Menu

PySpark Mllib K-Means Clustering – Mastering K-means Clustering with PySpark MLlib and Example Code

Lets explore K-means clustering using PySpark’s MLlib library in-depth. PySpark is an open-source Python library that facilitates distributed data processing and offers a simple way to run machine learning algorithms on large-scale data.

K-means clustering is a widely-used unsupervised machine learning algorithm that partitions a dataset into K distinct clusters based on the features of the data points.

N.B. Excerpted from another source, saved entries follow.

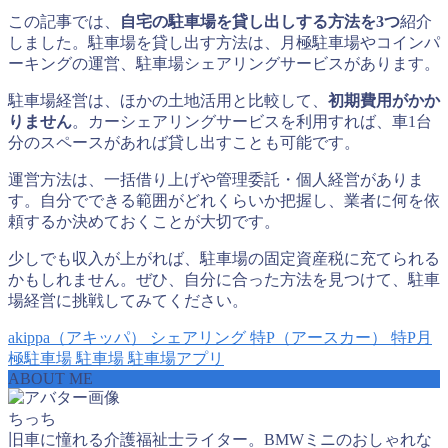
この記事では、
自宅の駐車場を貸し出しする方法を3つ
紹介
しました。駐車場を貸し出す方法は、月極駐車場やコインパ
ーキングの運営、駐車場シェアリングサービスがあります。
駐車場経営は、ほかの土地活用と比較して、
初期費用がかか
りません
。カーシェアリングサービスを利用すれば、車1台
分のスペースがあれば貸し出すことも可能です。
運営方法は、一括借り上げや管理委託・個人経営がありま
す。自分でできる範囲がどれくらいか把握し、業者に何を依
頼するか決めておくことが大切です。
少しでも収入が上がれば、駐車場の固定資産税に充てられる
かもしれません。ぜひ、自分に合った方法を見つけて、駐車
場経営に挑戦してみてください。
akippa（アキッパ）
シェアリング
特P（アースカー）
特P月
極駐車場
駐車場
駐車場アプリ
ABOUT ME
ちっち
旧車に憧れる介護福祉士ライター。BMWミニのおしゃれな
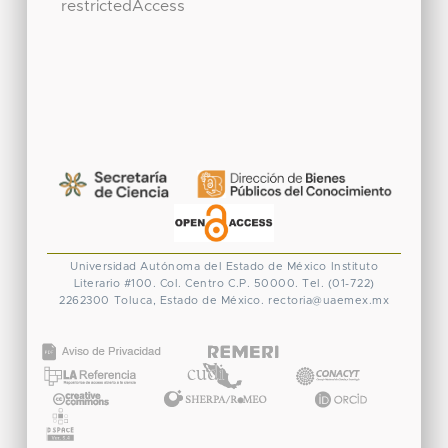
restrictedAccess
Universidad Autónoma del Estado de México
Instituto
Literario #100. Col. Centro
C.P. 50000. Tel. (01-722)
2262300
Toluca, Estado de México.
rectoria@uaemex.mx
CONACYT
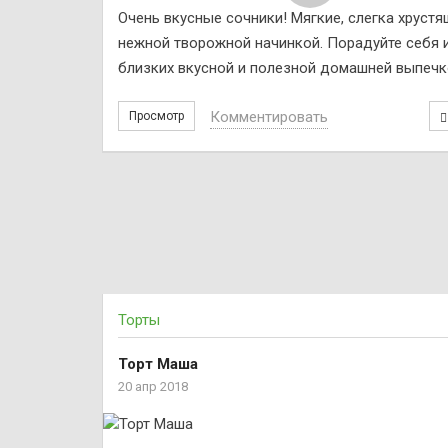
Очень вкусные сочники! Мягкие, слегка хрустя
нежной творожной начинкой. Порадуйте себя 
близких вкусной и полезной домашней выпечк
Комментировать
Просмотр
Торты
Торт Маша
20 апр 2018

To demonstrate K-means clustering with PySpark MLlib, we will use a sample dataset containing customer data with three features: age, income, and spending score. Our objective is to group the customers into clusters based on these features to understand their behavior and target them with personalized marketing strategies.

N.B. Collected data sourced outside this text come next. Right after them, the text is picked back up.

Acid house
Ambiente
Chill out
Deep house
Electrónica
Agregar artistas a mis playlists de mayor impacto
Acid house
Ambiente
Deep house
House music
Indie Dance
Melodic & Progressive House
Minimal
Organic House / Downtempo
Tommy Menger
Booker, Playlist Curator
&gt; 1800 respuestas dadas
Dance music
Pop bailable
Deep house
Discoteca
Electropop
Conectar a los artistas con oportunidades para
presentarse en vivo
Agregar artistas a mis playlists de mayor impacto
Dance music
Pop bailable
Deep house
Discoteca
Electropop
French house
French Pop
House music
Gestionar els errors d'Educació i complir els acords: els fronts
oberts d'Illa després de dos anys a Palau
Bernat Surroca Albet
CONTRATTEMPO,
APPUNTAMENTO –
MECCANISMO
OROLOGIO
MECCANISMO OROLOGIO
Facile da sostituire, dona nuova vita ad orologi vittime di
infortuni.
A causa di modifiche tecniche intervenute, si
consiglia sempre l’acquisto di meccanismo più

1. Import required libraries and initialize SparkSession

First, let’s import the necessary libraries and create a SparkSession, the entry point to use PySpark.

import findspark
findspark.init()
from pyspark import SparkFiles
from pyspark.sql import SparkSession

from pyspark.ml.feature import VectorAssembler, StandardScaler
from pyspark.ml.clustering import KMeans
from pyspark.ml.evaluation import ClusteringEvaluator
import matplotlib.pyplot as plt
import pandas as pd

spark = SparkSession.builder.appName("Mastering K-means Clustering with PySpark MLlib").getOrCreate()

2. Load the dataset

For this example, we will use the Breast Cancer Wisconsin (Diagnostic) dataset

url = "https://raw.githubusercontent.com/selva86/datasets/master/Iris.csv"
spark.sparkContext.addFile(url)

df = spark.read.csv(SparkFiles.get("Iris.csv"), header=True, inferSchema=True)
df.show(5)
+---+-------------+------------+-------------+------------+-----------+
| Id|SepalLengthCm|SepalWidthCm|PetalLengthCm|PetalWidthCm|    Species|
+---+-------------+------------+-------------+------------+-----------+
|  1|          5.1|         3.5|          1.4|         0.2|Iris-setosa|
|  2|          4.9|         3.0|          1.4|         0.2|Iris-setosa|
|  3|          4.7|         3.2|          1.3|         0.2|Iris-setosa|
|  4|          4.6|         3.1|          1.5|         0.2|Iris-setosa|
|  5|          5.0|         3.6|          1.4|         0.2|Iris-setosa|
+---+-------------+------------+-------------+------------+-----------+
only showing top 5 rows

3. Data Preprocessing

Before performing K-means clustering, preprocess the data by assembling the features into a single column and scaling the features to a comparable range

# Assembling features into a single column
assembler = VectorAssembler(inputCols=["SepalLengthCm", "SepalWidthCm", "PetalLengthCm", "PetalWidthCm"], outputCol="features")
data_df = assembler.transform(df)

# Scaling the features
scaler = StandardScaler(inputCol="features", outputCol="scaled_features")
scaler_model = scaler.fit(data_df)
data_df = scaler_model.transform(data_df)

data_df.show(5)
+---+-------------+------------+-------------+------------+-----------+-----------------+--------------------+
| Id|SepalLengthCm|SepalWidthCm|PetalLengthCm|PetalWidthCm|    Species|         features|     scaled_features|
+---+-------------+------------+-------------+------------+-----------+-----------------+--------------------+
|  1|          5.1|         3.5|          1.4|         0.2|Iris-setosa|[5.1,3.5,1.4,0.2]|[6.15892840883878...|
|  2|          4.9|         3.0|          1.4|         0.2|Iris-setosa|[4.9,3.0,1.4,0.2]|[5.9174018045706,...|
|  3|          4.7|         3.2|          1.3|         0.2|Iris-setosa|[4.7,3.2,1.3,0.2]|[5.67587520030241...|
|  4|          4.6|         3.1|          1.5|         0.2|Iris-setosa|[4.6,3.1,1.5,0.2]|[5.55511189816831...|
|  5|          5.0|         3.6|          1.4|         0.2|Iris-setosa|[5.0,3.6,1.4,0.2]|[6.03816510670469...|
+---+-------------+------------+-------------+------------+-----------+-----------------+--------------------+
only showing top 5 rows

4. Finding the Optimal Number of Clusters (K)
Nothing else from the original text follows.